Se è vero che nel nostro Paese non c’è nulla di più strutturale delle emergenze, è allora comprensibile perché un governo d’emergenza come quello guidato da Enrico Letta e Angelino Alfano abbia superato la sua prima fiducia su un decreto consacrato ad esse. Non che i nostri capi del governo non abbiano fatto sfoggio di un certo talento: era questo, probabilmente, l’unico modo per ovviare al Patto di stabilità e creare una corsia privilegiata benedetta dall’Unione Europea. Rimaneva da capire chi avesse diritto di viaggiare su tale corsia d’emergenza.

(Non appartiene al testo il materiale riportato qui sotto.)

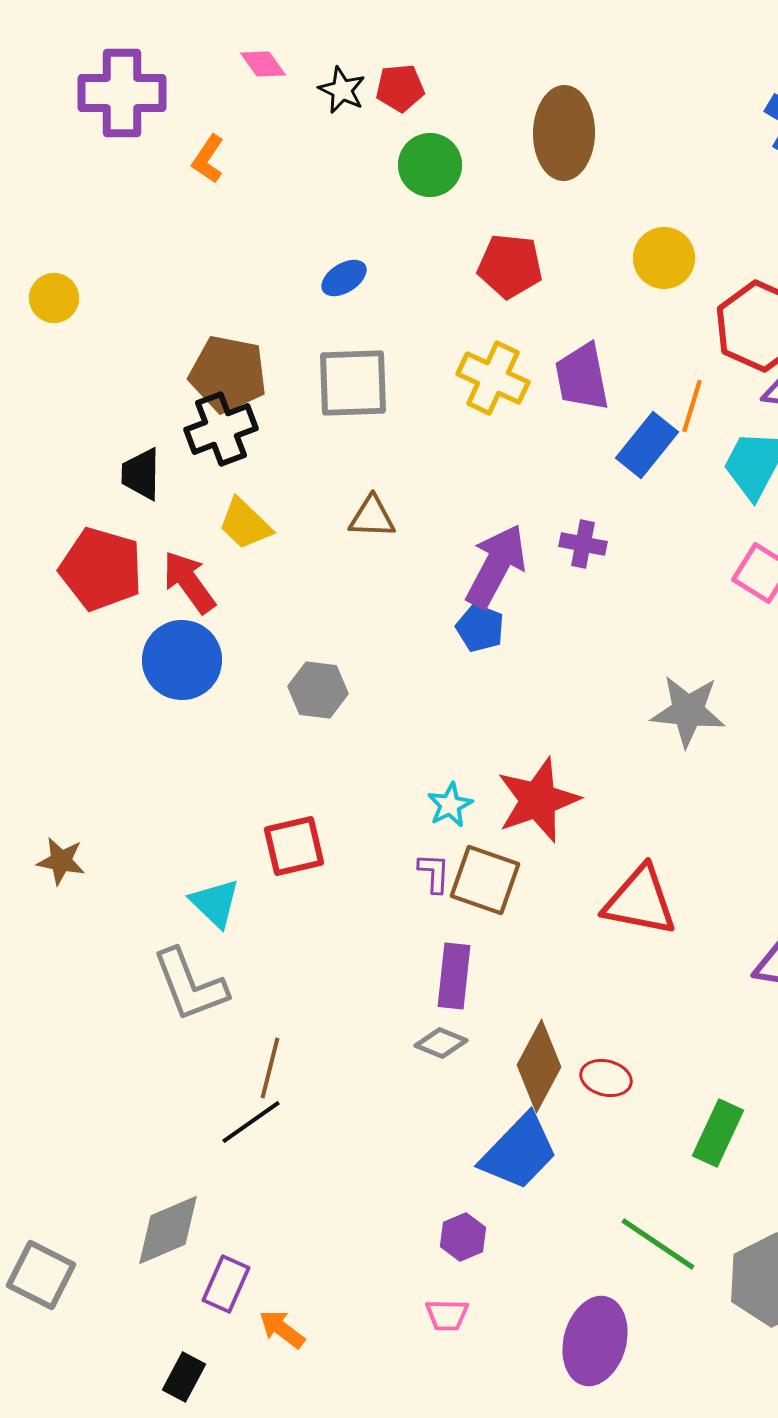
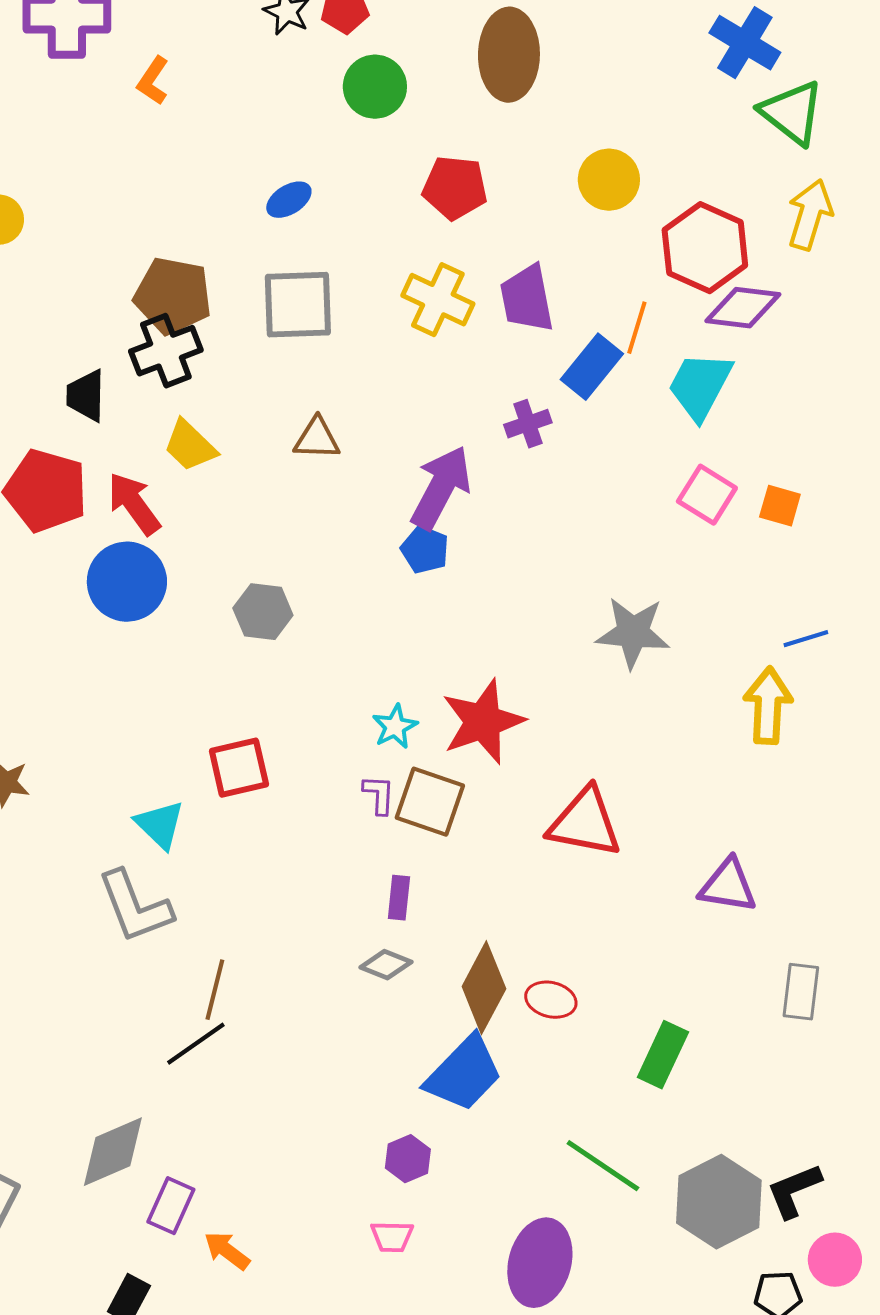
purple cross: (583, 544) -> (528, 424), moved, turned -30
purple rectangle: (454, 976) -> (399, 898), size x0.7

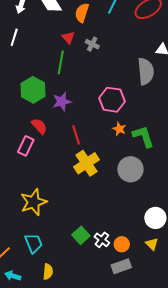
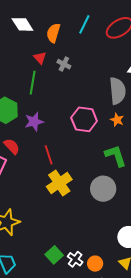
orange star: (119, 129) -> (117, 120), moved

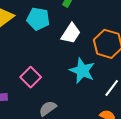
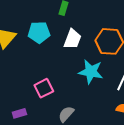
pink square: (31, 77) -> (44, 88), turned 30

Ci sono finite, insieme al terremoto dell’Emilia, alla bonifica industriale dell’area di Piombino e al Porto di Genova semi-demolito dalla Jolly Nero, le Camere di Commercio e le misure compensative per i Comuni attraversati dall’alta velocità Torino-Lione, quasi a voler riconoscere i «danni ambientali» più volte denunciati dai contrari alla Tav ma più probabilmente per oliare con qualche spicciolo un po’ di consenso tra i riottosi valsusini. Tutto e il contrario di tutto, in buona sostanza. Provvedimenti necessari e altri, come da inveterata prassi, infilati di soppiatto.
La verità è che, nello spiraglio aperto dalla possibilità di sforare i vincoli di bilancio, tutto è diventato una possibile emergenza, persino l’Expo del 2015, in quanto «occasione di rilancio del made in Italy» e dunque dell’economia in ambasce. Il risultato è sotto gli occhi di tutti: se l’emergenza è strutturale, tutto può essere emergenza, e non c’è nulla di meno provvisorio di essa. Avendo presente questa peculiarità italica, si comprende perché il decreto votato ieri mattina dal Senato, sulla base della fiducia che un governo d’emergenza non possa non essere destinato a durare, non abbia destato obiezione alcuna nell’area vasta – e culturalmente omogenea – delle larghe intese.